Die Rede von der “guten Balance zwischen Ökonomie und Ökologie”

Diese Sentenz findet sich häufig in der politischen Debatte. Sie soll Ausgewogenheit, Realismus und Kompromissbereitschaft signalisieren. Man nimmt ökologische Ziele durchaus sehr ernst, sieht aber auch ökonomische Realitäten und versucht eine vernünftige Abwägung, da man ja auch an Dinge wie Wettbewerbsfähigkeit, Jobs, soziale Ausgewogenheit und dergleichen denken müsse. Schließlich müsse ja alles, was man “für die Umwelt” tue, ja auch “finanziert” werden.
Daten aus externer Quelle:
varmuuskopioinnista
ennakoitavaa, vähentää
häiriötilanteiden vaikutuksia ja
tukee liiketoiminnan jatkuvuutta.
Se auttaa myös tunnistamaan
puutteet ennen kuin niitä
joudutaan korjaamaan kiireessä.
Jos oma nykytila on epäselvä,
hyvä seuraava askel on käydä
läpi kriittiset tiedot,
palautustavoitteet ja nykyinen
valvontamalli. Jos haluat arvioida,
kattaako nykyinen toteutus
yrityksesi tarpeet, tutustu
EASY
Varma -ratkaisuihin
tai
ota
Mich wundert, dass solche Sichtweisen als Ausweis wirtschaftlicher Vernunft gelten, denn sie beruht auf einer Konfusion von Ziel und Mittel (Restriktionen) und infolgedessen einem Fehlverständnis von Güterabwägung und Effizienz. Die Umwelt ist nicht Ziel, sondern Mittel. Wirtschaftliche Prozesse welcher Art auch immer können auf Dauer nur stattfinden, wenn sie ökologische Restriktionen respektieren. Eine zeitlang kann man diese Restriktionen überschreiten, also mehr Ressourcen extrahieren oder die Umwelt als Senke für Emissionen aller Art verwenden als nachhaltig ist, aber eben nicht auf Dauer. Hinsichtlich des Klimas wird überdeutlich, dass das Ende der tolerierbaren Überschreitung ökologischer Restriktionen gekommen ist. Klima- und Umweltschutz sollten deshalb gerade nicht als Ziel unter mehreren anderen Zielen angesehen werden, sondern als Bestrebung, wirtschaftliche (und andere) Ziele innerhalb und nicht außerhalb der ökologischen Restriktionen zu erreichen. Letztere können wir uns nicht aussuchen. Wenn beim Einkaufen im Supermarkt an der Kasse das Geld nicht ganz reicht, wird man sich auch nicht damit rausreden können, der/die Kassierer/in müsse doch einsehen, dass man eine “ausgewogene Balance” zwischen seinen Konsumwünschen und dem (nicht) vorhandenen Geld im Portemonnaie anstrebe.

Es ist deshalb logisch-konzeptionell schwer nachvollziehbar, was denn ein “Kompromiss” zwischen ökonomischen und ökologischen Zielen, oder ein “Ausgleich von Ökonomie und Ökologie” sein soll. Es ist eine wohlklingende Phrase, von der ich mir wünsche, dass sie ihr Ziel, ökonomische Kompetenz zu signalisieren, verfehlt.

Solange die Menschen wirtschaftliche Ziele schon seit vielen Jahrzehnten auf eine Art und Weise erreichen, die ökologisch nicht nachhaltig ist, sie also quasi ökologisch “auf Kredit” wirtschaften, ist das Jammern über die hohen “Kosten des Umwelt- und Klimaschutzes” unverständlich. Die enormen akkumulierten externen Kosten der Vergangenheit plus die abdiskontierten zukünftigen externen Kosten – also die Kosten des unterlassenen Umwelt- und Klimaschutzes – stellen alles in den Schatten, was auch die ambitioniertesten Klimaschutzprogramme an Ausgaben erfordern. Da sich diese gewaltigen externen Kosten aber bislang fast nicht in den Preisen widergespiegelt haben, hat sich eine Illusion von Wohlstand aufgebaut. Jetzt geht es bildlich gesprochen an die Rückzahlung des ökologischen Kredites und das Geschrei ist groß. Natürlich ist es völlig richtig, dass man zur Einhaltung der Klimaschutzziele ökonomisch “effizient” vorgehen sollte, aber das fällt der Menschheit nun reichlich spät ein. Für eine intertemporal effiziente Strategie hätte man spätestens vor 50 Jahren anfangen sollen.

Entkopplung wirtschaftlicher Aktivität vom Umweltverbrauch, massiver technologischer und struktureller Wandel, Veränderung von Konsummustern usw., möglicherweise auch der eine oder andere Verzicht, falls das mit dem technischen Fortschritt und der Entkopplung nicht so schnell klappt wie es nötig wäre, all das kann man ja auch als “sportliche Herausforderung” sehen denn als ökonomische Bedrohung, um den ökologischen Überziehungskredit (ökolog. Fußabdruck größer als biologische Kapazität) abzubezahlen – kurz bevor der Insolvenzverwalter klopft.